Franz Wilhelm Junghuhn, Java seine Gestalt, Pflanzendecke und innere Bauart Vol.1

Kesimpulan: Curug Cigeureuh hampir pasti merupakan air terjun yang berada di lembah di antara Gunung Puntang dan Gunung Haruman, di kompleks Gunung Malabar. Jika benar di sanalah curug berada, maka elevasinya sekitar 1500-1800 mdpl. Kemungkinan curug ini ekivalen dengan Curug Siliwangi yang kita kenal sekarang, namun perlu memastikan koordinat Curug Siliwangi berada. Ada dua informasi penting yang bisa kita dapat dari lukisan Antoine Payen, yaitu: 1) keberadaan bunga bangkai raksasa, dan 2) keberadaan badak jawa. Dua spesies ini merupakan spesies langka, bahkan sekarang badak hanya ditemukan di Ujungkulon saja. Laporan ini menunjukkan bahwa Kompleks Gunung Malabar pernah menjadi rumah bagi spesies-spesies langka Nusantara, entah kondisinya sekarang bagaimana.
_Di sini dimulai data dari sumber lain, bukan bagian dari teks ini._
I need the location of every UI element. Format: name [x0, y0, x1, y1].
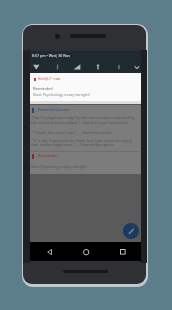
staticText: Start Psychology essay tonight! — [31, 164, 87, 169]
button[interactable] — [123, 223, 139, 239]
staticText: Favorite Quotes — [38, 107, 70, 113]
staticText: Start Psychology essay tonight! — [33, 92, 90, 97]
staticText: 8:57 pm • Wed, 30 Nov — [32, 53, 70, 58]
staticText: "It is not how much we have, but how muc… — [32, 138, 133, 143]
staticText: NotifyU! • now — [38, 76, 61, 80]
button[interactable] — [30, 51, 141, 73]
staticText: that makes happiness." —Charles Spurgeon — [31, 142, 114, 147]
staticText: the seeds that you plant." –Robert Louis… — [31, 120, 129, 126]
button[interactable] — [120, 249, 126, 255]
staticText: "I think, therefore I am." —René Descart… — [32, 130, 112, 135]
staticText: Reminder! — [33, 86, 54, 92]
button[interactable] — [83, 249, 89, 255]
button[interactable] — [47, 249, 52, 255]
button[interactable]: NotifyU! • now — [30, 73, 141, 105]
staticText: Reminder! — [38, 153, 58, 158]
staticText: "Don't judge each day by the harvest you… — [31, 115, 135, 121]
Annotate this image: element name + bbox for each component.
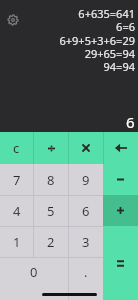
staticText: 6 — [126, 112, 135, 132]
staticText: 6+635=641 — [78, 6, 135, 21]
staticText: 94=94 — [103, 59, 135, 74]
button[interactable]: 3 — [69, 227, 103, 257]
button[interactable]: 0 — [0, 258, 68, 300]
button[interactable]: 7 — [0, 164, 33, 195]
button[interactable]: 1 — [0, 227, 33, 257]
button[interactable]: Divide — [34, 132, 68, 164]
button[interactable]: 5 — [34, 196, 68, 226]
button[interactable]: Backspace — [104, 132, 138, 164]
staticText: . — [84, 263, 88, 281]
staticText: 7 — [13, 171, 21, 189]
staticText: 29+65=94 — [84, 46, 135, 61]
button[interactable]: Settings — [4, 11, 21, 28]
button[interactable]: c — [0, 132, 33, 164]
staticText: 5 — [47, 202, 55, 220]
staticText: c — [13, 139, 20, 157]
staticText: 3 — [82, 233, 90, 251]
staticText: 8 — [47, 171, 55, 189]
staticText: 6+9+5+3+6=29 — [59, 33, 135, 48]
button[interactable]: Minus — [103, 164, 138, 195]
button[interactable]: 6 — [69, 196, 103, 226]
button[interactable]: 9 — [69, 164, 103, 195]
staticText: 6=6 — [116, 19, 135, 34]
staticText: 4 — [13, 202, 21, 220]
button[interactable]: 8 — [34, 164, 68, 195]
staticText: 1 — [13, 233, 21, 251]
button[interactable]: Equals — [103, 226, 138, 300]
button[interactable]: Plus — [103, 195, 138, 226]
button[interactable]: . — [69, 258, 103, 300]
button[interactable]: 4 — [0, 196, 33, 226]
staticText: 0 — [30, 263, 38, 281]
staticText: 9 — [82, 171, 90, 189]
staticText: 2 — [47, 233, 55, 251]
button[interactable]: 2 — [34, 227, 68, 257]
staticText: 6 — [82, 202, 90, 220]
button[interactable]: Multiply — [69, 132, 103, 164]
Meskipun badak sudah pasti tidak ada, semoga yang lain masih ada.

Tentang Gunung Malabar

Mungkin orang-orang kurang awas terhadap Gunung Malabar karena bentuknya yang tidak seikonik Gunung Tangkuban Perahu. Padahal kedua gunung ini berhadap-hadapan. Keduanya megah dibatasi oleh lembah luas di mana jutaan manusia hidup. Dari titik mana pun di tengah Cekungan Bandung kita bisa melihat Gunung Malabar ini. Setiap pagi, dari rumah saya di bilangan Ciwaruga, setiap saya memandang ke arah selatan, terutama di pagi hari, maka gunung ini akan tampak megah berdiri. Mungkin pemandangan yang serupa dengan gambar Payen di bawah ini.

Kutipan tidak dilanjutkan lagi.